TEXAS, US – Cargill Inc., the fourth-largest US pork processor, predicts US exports of the meat will keep climbing and plans to begin breeding hogs this month at a Texas farm it bought from a competitor.
An expanding middle class in developing nations should help to increase global meat consumption, said Dirk Jones, president of Cargill Pork in Wichita, Kansas. The United States has the land and labor available to raise hogs more cheaply than countries such as Mexico, he said.
"We do take a longer-term view," Mr Jones said in a telephone interview Wednesday, 31 August. "Our industry should be optimistic about growth. We see the growth continuing in the industry, specifically in the export market."
US pork exports climbed 15 per cent in the first six months of 2011 to about 2.45 billion pounds, according to government data. Per-capita pork consumption in China, the world’s second-largest economy, jumped 18 per cent to 38 kilograms (84 pounds) in 2010 from 32.3 kilograms in 2007, USDA data shows.
"The real growth is outside the US," said Erin Borror, an economist for the US Meat Export Federation. "Export markets are outbidding US customers."
Cargill bought its 21,500-acre hog production site near Dalhart, Texas, in April, StarTribune reports. It paid $33 million to Smithfield Foods Inc., the world’s largest hog producer, for the facility, which will supply pigs for Cargill’s processing plants in Beardstown, Illinois, and Ottumwa, Iowa.
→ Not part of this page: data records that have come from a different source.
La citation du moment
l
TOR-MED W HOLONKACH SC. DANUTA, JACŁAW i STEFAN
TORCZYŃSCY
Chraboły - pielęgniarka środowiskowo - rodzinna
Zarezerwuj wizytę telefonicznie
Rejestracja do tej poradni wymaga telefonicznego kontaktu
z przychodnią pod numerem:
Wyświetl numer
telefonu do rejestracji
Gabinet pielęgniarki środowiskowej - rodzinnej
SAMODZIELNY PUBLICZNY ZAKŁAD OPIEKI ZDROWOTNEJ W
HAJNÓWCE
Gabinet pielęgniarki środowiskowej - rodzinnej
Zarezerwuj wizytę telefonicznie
Meat from the hogs reared at the Texas site, which has been idle since spring 2010, will be sold both domestically and abroad, Jones said.
About 5.8 million sows were held for breeding in the United States as of 1 June, almost the lowest on record, the Department of Agriculture said 24 June. US per-capita pork supplies will drop 3.8 per cent to 45.9 pounds this year, the government has forecast. The price of animal feed has climbed, with the most- active corn futures in Chicago rising 70 per cent in the past 12 months.
Cargill’s expansion plan is one of the only ones in the US pork industry, said Steve Meyer, president of Paragon Economics in Des Moines.
"People are afraid of expensive corn," he said. Tyson Foods Inc. and JBS Swift are the second- and third-largest US pork processors, according National Pork Board data cited on Tyson’s website.